How low? Rates on savings accounts may drop closer to 0% over the next 12 to 18 months, says Dan Geller, executive vice president at Market Rates Insight. Even though the federal funds rate has been stuck at 0% to 0.25% since late 2008, banks continue to lower interest rates on their accounts. The average rate on savings accounts is 0.36%, down from 0.4% in November, according to MRI. One-year and five-year certificate of deposits have an average yield of 0.33% and 1.57%, respectively. Even worse, savers will have to put up with nearly nonexistent returns for at least another three years before they can see any meaningful improvement, says Greg McBride, senior financial analyst at Bankrate.com.

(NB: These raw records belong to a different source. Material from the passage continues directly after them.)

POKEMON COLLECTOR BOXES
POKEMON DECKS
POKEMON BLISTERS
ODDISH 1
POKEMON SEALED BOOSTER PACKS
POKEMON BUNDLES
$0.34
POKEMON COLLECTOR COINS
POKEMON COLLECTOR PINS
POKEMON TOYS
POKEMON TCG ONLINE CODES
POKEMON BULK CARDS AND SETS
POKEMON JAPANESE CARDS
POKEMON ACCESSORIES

In general, advisers still recommend that emergency funds – money to cover about six months of living expenses – be held in bank accounts where the principal is 100% guaranteed. Given that rates are expected to stay low for the long run, stashing that money in a CD comes with less risk since the saver is unlikely to miss out on rising rates elsewhere and because several banks, including Bank of America and PNC Bank, allow customers to withdraw money from their CD without incurring a penalty. Other banks, like Ally Bank and Sovereign Bank, are telling customers that if rates do happen to rise, they’ll raise the rate on their existing CD as well.

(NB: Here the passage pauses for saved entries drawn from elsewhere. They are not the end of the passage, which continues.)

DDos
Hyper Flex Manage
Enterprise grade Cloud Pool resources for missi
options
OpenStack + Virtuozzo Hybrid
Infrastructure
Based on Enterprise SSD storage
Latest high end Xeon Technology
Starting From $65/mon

For customers on the hunt for safety, yield and liquidity, one account stands out: Capital One is offering a 1.01% rate that’s guaranteed for one year on its high-yield checking account. Meanwhile, the highest rate on savings and money market accounts is 0.90% at Sallie Mae and Discover Bank, according to Bankrate.com. Separately, experts suggest looking at community banks and credit unions that may be promoting higher rates in an attempt to get more customers.
While the perks of saving are dismal, borrowers may be able to benefit from these lower rates, at least in the near term. The Fed is hoping to stimulate lending, in particular for more would-be homeowners to sign up for mortgages. By keeping short-term interest rates low, banks are more willing to lower the rates they charge on mortgages, says Geller, which could lead to more lending activity.
Mortgage rates are already at record lows, but Geller says borrowers could see them drop even further, with mortgage rates falling by as much as 50 basis points. Here’s why: in general banks have at least a three-percentage-point spread between the rates they offer on their deposit accounts and the rates they charge on mortgages, says Geller; that spread is currently at 3.5 percentage points, he says, and still has some room to drop.